Now, this didn’t happen often, but it did mean an occasional 8- to 10-hour day, and you can’t take too many of those in a row! – they don’t happen that often, but the rule has to be maintained. If there is something important in progress, you do not cut it short. There is no excuse for doing that.

I wouldn’t hesitate to recommend doing Shadow work with hypnosis only, now that MDMA and drugs like 2CB are unavailable. Hypnosis can open the same psychic doors as the drugs; it may take a bit longer to bring the patient to a point where he can allow himself to feel acceptance and compassion for his Shadow self, but it can be done. It will still take a therapist who has done that work herself, however.

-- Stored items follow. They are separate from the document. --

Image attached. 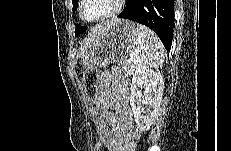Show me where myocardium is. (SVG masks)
Instances as JSON below:
<instances>
[{
	"mask_svg": "<svg viewBox=\"0 0 231 151\" xmlns=\"http://www.w3.org/2000/svg\"><path fill=\"white\" fill-rule=\"evenodd\" d=\"M86 1L87 0H81L80 1L79 15L84 21L90 22V23L103 22L105 20H108L110 18H113V17L117 16L121 12V10L123 8V5L125 3V0H115L114 7H113V9L111 11H109L106 14H103L101 16L95 17V18H87L84 15V7H85V4H86Z\"/></svg>",
	"mask_w": 231,
	"mask_h": 151,
	"instance_id": "myocardium-1",
	"label": "myocardium"
}]
</instances>
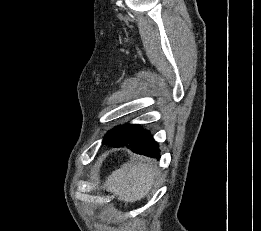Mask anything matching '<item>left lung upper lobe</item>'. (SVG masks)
Here are the masks:
<instances>
[{"instance_id": "5c2ea615", "label": "left lung upper lobe", "mask_w": 261, "mask_h": 231, "mask_svg": "<svg viewBox=\"0 0 261 231\" xmlns=\"http://www.w3.org/2000/svg\"><path fill=\"white\" fill-rule=\"evenodd\" d=\"M150 133L147 130L142 129L137 124H126L121 127H115L110 131L104 138L103 144H110L112 142H117L125 138H134V139H144Z\"/></svg>"}]
</instances>
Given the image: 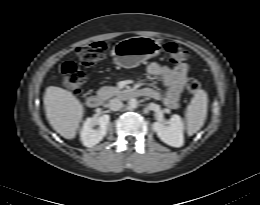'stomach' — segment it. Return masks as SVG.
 <instances>
[{
	"instance_id": "0dacf381",
	"label": "stomach",
	"mask_w": 260,
	"mask_h": 205,
	"mask_svg": "<svg viewBox=\"0 0 260 205\" xmlns=\"http://www.w3.org/2000/svg\"><path fill=\"white\" fill-rule=\"evenodd\" d=\"M160 52L161 44L158 40L143 36L126 38L113 48L115 64L124 68L136 67Z\"/></svg>"
}]
</instances>
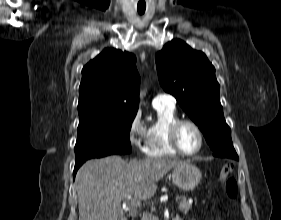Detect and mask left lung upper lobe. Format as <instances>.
<instances>
[{
	"mask_svg": "<svg viewBox=\"0 0 281 220\" xmlns=\"http://www.w3.org/2000/svg\"><path fill=\"white\" fill-rule=\"evenodd\" d=\"M159 82L199 126L213 155L237 159L219 99L215 68L203 52L176 39L155 56Z\"/></svg>",
	"mask_w": 281,
	"mask_h": 220,
	"instance_id": "left-lung-upper-lobe-1",
	"label": "left lung upper lobe"
}]
</instances>
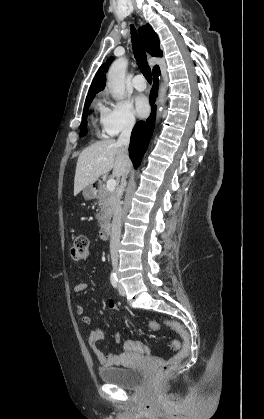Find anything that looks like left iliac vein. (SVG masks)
Masks as SVG:
<instances>
[{
	"label": "left iliac vein",
	"mask_w": 264,
	"mask_h": 419,
	"mask_svg": "<svg viewBox=\"0 0 264 419\" xmlns=\"http://www.w3.org/2000/svg\"><path fill=\"white\" fill-rule=\"evenodd\" d=\"M119 294L122 295V296L125 295V291H124V289H123V287H122L121 284H119Z\"/></svg>",
	"instance_id": "4c4485c4"
}]
</instances>
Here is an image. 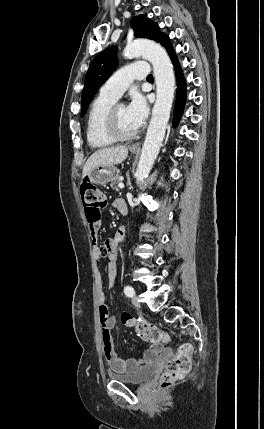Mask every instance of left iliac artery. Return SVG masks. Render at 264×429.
<instances>
[{
  "label": "left iliac artery",
  "mask_w": 264,
  "mask_h": 429,
  "mask_svg": "<svg viewBox=\"0 0 264 429\" xmlns=\"http://www.w3.org/2000/svg\"><path fill=\"white\" fill-rule=\"evenodd\" d=\"M124 293L128 297H132L133 293H135V290L132 286L127 285L124 287Z\"/></svg>",
  "instance_id": "obj_1"
}]
</instances>
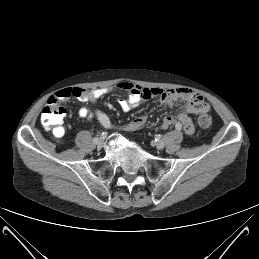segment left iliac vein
I'll return each mask as SVG.
<instances>
[{
    "instance_id": "1",
    "label": "left iliac vein",
    "mask_w": 259,
    "mask_h": 259,
    "mask_svg": "<svg viewBox=\"0 0 259 259\" xmlns=\"http://www.w3.org/2000/svg\"><path fill=\"white\" fill-rule=\"evenodd\" d=\"M165 146V143L163 141H158L155 143V147L158 149V150H161L163 149Z\"/></svg>"
}]
</instances>
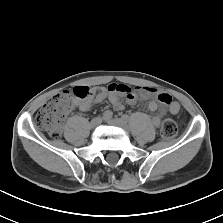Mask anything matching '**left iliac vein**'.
<instances>
[{
    "instance_id": "left-iliac-vein-1",
    "label": "left iliac vein",
    "mask_w": 223,
    "mask_h": 223,
    "mask_svg": "<svg viewBox=\"0 0 223 223\" xmlns=\"http://www.w3.org/2000/svg\"><path fill=\"white\" fill-rule=\"evenodd\" d=\"M107 122L111 125H115L118 126L120 128H123L125 130H128V124L124 119H120V118H113V119H109L107 120Z\"/></svg>"
}]
</instances>
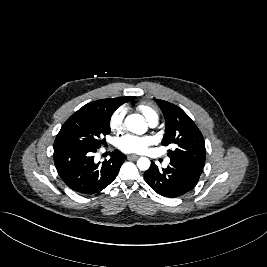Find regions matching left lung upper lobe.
I'll use <instances>...</instances> for the list:
<instances>
[{
  "label": "left lung upper lobe",
  "instance_id": "left-lung-upper-lobe-1",
  "mask_svg": "<svg viewBox=\"0 0 267 267\" xmlns=\"http://www.w3.org/2000/svg\"><path fill=\"white\" fill-rule=\"evenodd\" d=\"M165 117V134L162 145L173 144L174 150H168L170 159L205 165L206 150L204 138L192 119L178 106L155 100Z\"/></svg>",
  "mask_w": 267,
  "mask_h": 267
}]
</instances>
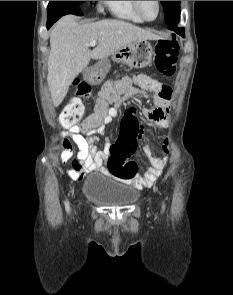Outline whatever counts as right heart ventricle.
<instances>
[{"label":"right heart ventricle","mask_w":233,"mask_h":295,"mask_svg":"<svg viewBox=\"0 0 233 295\" xmlns=\"http://www.w3.org/2000/svg\"><path fill=\"white\" fill-rule=\"evenodd\" d=\"M111 14L117 18L141 23L143 20L135 12L132 1H105Z\"/></svg>","instance_id":"1"}]
</instances>
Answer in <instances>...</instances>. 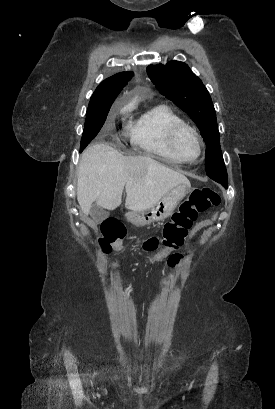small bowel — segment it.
Here are the masks:
<instances>
[{
  "mask_svg": "<svg viewBox=\"0 0 275 409\" xmlns=\"http://www.w3.org/2000/svg\"><path fill=\"white\" fill-rule=\"evenodd\" d=\"M181 260H182V257L181 256H169L168 257V262L170 263L169 265H168V268L170 269V270H174L175 268H176V265H178L180 262H181ZM190 260V259H189ZM119 272V271H118ZM115 277V276H114ZM116 278L117 279H120L121 278V275L120 274H117L116 275ZM116 281V280H115Z\"/></svg>",
  "mask_w": 275,
  "mask_h": 409,
  "instance_id": "small-bowel-1",
  "label": "small bowel"
}]
</instances>
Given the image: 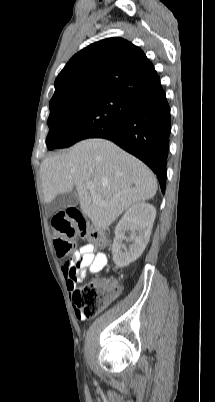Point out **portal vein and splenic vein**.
Masks as SVG:
<instances>
[{"label":"portal vein and splenic vein","mask_w":215,"mask_h":402,"mask_svg":"<svg viewBox=\"0 0 215 402\" xmlns=\"http://www.w3.org/2000/svg\"><path fill=\"white\" fill-rule=\"evenodd\" d=\"M86 187H87V189L89 190V192L91 193L93 199H94V200H97L98 198H97V196H96V194H95V192H94V186H93V184L87 183V184H86Z\"/></svg>","instance_id":"obj_1"}]
</instances>
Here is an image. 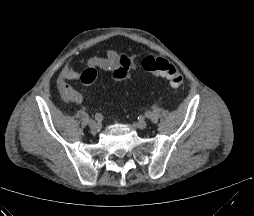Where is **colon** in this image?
<instances>
[{"instance_id": "5ec220e1", "label": "colon", "mask_w": 254, "mask_h": 216, "mask_svg": "<svg viewBox=\"0 0 254 216\" xmlns=\"http://www.w3.org/2000/svg\"><path fill=\"white\" fill-rule=\"evenodd\" d=\"M142 67L155 77L166 79L170 86L178 92L183 87V77L173 63L163 57L148 56L143 59ZM97 78V70L94 68L85 69L80 81L84 85H91Z\"/></svg>"}]
</instances>
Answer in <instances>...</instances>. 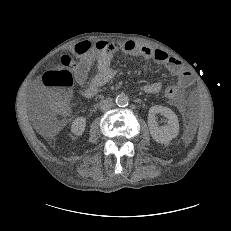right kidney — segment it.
<instances>
[{
  "mask_svg": "<svg viewBox=\"0 0 231 231\" xmlns=\"http://www.w3.org/2000/svg\"><path fill=\"white\" fill-rule=\"evenodd\" d=\"M86 126V119L84 117H77L73 120L71 125V131L74 135L80 136L83 134Z\"/></svg>",
  "mask_w": 231,
  "mask_h": 231,
  "instance_id": "ca27d5eb",
  "label": "right kidney"
}]
</instances>
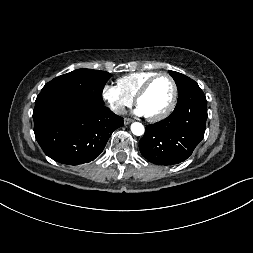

The Buddhists teach that immediately after death, the soul will meet demonic figures known as – I think it’s Guardians of the Gate – I don’t know if it’s at the Gate or of the Gate – [audience input] of the Gate? – OK – but you must keep in mind that they are all aspects of himself, and that he cannot move ahead into the spiritual world until he has acknowledged and embraced them; until he has owned them, which is another way of reminding us that spiritual wholeness requires that we accept and own all parts of ourselves, and that we must find a way to love all that we are and eventually to love all that other living things are, rejecting none. I don’t know whether it was Oscar Wilde, or somebody before, who made that wonderful statement, which came up in the middle of a Northern Exposure [laughs] – if you remember Northern Exposure, that is – the quotation is, “Nothing human is alien to me”. That’s what we have to get to.

The closest most of us will come to looking in the eyes of God is when we look at the face of a newborn baby. Look in the eyes of a newborn, and it’s quite an experience. And what does a newborn show us? All the possibilities for light and dark, good and evil, love and hate; the potential is there for everything and anything that a human being can be. Now, those of us who have used psychedelics to achieve greater consciousness have sometimes managed to understand just a little bit that the Great Mind we call God, if we believe in such a thing, contains all things, all dualities, all opposites, all light and all darkness. The difficult part of that is that some psychedelic travellers, like some non-psychedelic travellers, in these realms also come back and state that everything that exists is contained in love… which makes no sense whatsoever, though it seems to be part of the truth. In doing work to bring our own Shadow selves into awareness, and in finding that we can feel compassion for our dark, twisted, ugly aspects, thereby transforming them, we might come a little closer to understanding – not with the mind, but with the heart – what is meant by that otherwise incomprehensible phrase, “God is love”.